= DATA IN THIS EXERCISE =
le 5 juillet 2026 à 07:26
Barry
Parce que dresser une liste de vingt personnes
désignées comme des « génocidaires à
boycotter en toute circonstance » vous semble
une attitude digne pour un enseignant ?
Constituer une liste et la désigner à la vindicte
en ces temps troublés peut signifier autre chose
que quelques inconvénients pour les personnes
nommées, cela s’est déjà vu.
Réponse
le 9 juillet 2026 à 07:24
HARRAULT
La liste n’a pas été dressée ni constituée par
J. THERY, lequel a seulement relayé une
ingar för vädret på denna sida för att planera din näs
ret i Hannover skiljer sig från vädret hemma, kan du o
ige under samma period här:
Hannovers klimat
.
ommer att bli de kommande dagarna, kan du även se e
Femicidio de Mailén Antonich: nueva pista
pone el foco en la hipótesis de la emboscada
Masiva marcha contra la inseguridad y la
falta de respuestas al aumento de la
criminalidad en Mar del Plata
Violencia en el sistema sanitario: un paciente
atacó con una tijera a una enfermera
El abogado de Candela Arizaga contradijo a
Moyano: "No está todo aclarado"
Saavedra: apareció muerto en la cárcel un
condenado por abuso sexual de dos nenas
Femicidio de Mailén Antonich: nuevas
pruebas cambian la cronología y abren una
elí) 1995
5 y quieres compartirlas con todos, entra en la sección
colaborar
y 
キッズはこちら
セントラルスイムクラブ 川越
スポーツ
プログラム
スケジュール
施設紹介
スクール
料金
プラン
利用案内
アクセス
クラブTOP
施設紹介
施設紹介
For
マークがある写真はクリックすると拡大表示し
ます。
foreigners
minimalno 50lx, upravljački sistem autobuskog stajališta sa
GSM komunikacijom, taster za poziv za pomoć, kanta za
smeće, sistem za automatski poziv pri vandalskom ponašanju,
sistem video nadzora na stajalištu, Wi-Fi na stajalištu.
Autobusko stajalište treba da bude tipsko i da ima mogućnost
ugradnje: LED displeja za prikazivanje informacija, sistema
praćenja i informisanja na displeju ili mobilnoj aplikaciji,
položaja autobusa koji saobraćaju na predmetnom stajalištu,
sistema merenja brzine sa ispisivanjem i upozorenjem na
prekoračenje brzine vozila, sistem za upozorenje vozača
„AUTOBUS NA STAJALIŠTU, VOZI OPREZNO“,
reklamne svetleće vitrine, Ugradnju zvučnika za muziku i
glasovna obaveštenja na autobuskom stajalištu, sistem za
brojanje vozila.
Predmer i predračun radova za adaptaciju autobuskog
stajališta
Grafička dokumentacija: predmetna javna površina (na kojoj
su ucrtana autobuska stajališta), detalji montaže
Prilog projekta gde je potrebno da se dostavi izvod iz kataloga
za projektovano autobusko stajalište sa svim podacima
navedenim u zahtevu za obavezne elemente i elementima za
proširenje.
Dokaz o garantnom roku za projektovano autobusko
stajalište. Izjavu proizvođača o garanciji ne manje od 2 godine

= PROBLEM STATEMENT =
Quote exactly the lines running from the start of the listing above through the line where "Femicidio de Mailén Antonich: nuevas" is found, and output no other lines.

= REPLY TO THE TASK =
le 5 juillet 2026 à 07:26
Barry
Parce que dresser une liste de vingt personnes
désignées comme des « génocidaires à
boycotter en toute circonstance » vous semble
une attitude digne pour un enseignant ?
Constituer une liste et la désigner à la vindicte
en ces temps troublés peut signifier autre chose
que quelques inconvénients pour les personnes
nommées, cela s’est déjà vu.
Réponse
le 9 juillet 2026 à 07:24
HARRAULT
La liste n’a pas été dressée ni constituée par
J. THERY, lequel a seulement relayé une
ingar för vädret på denna sida för att planera din näs
ret i Hannover skiljer sig från vädret hemma, kan du o
ige under samma period här:
Hannovers klimat
.
ommer att bli de kommande dagarna, kan du även se e
Femicidio de Mailén Antonich: nueva pista
pone el foco en la hipótesis de la emboscada
Masiva marcha contra la inseguridad y la
falta de respuestas al aumento de la
criminalidad en Mar del Plata
Violencia en el sistema sanitario: un paciente
atacó con una tijera a una enfermera
El abogado de Candela Arizaga contradijo a
Moyano: "No está todo aclarado"
Saavedra: apareció muerto en la cárcel un
condenado por abuso sexual de dos nenas
Femicidio de Mailén Antonich: nuevas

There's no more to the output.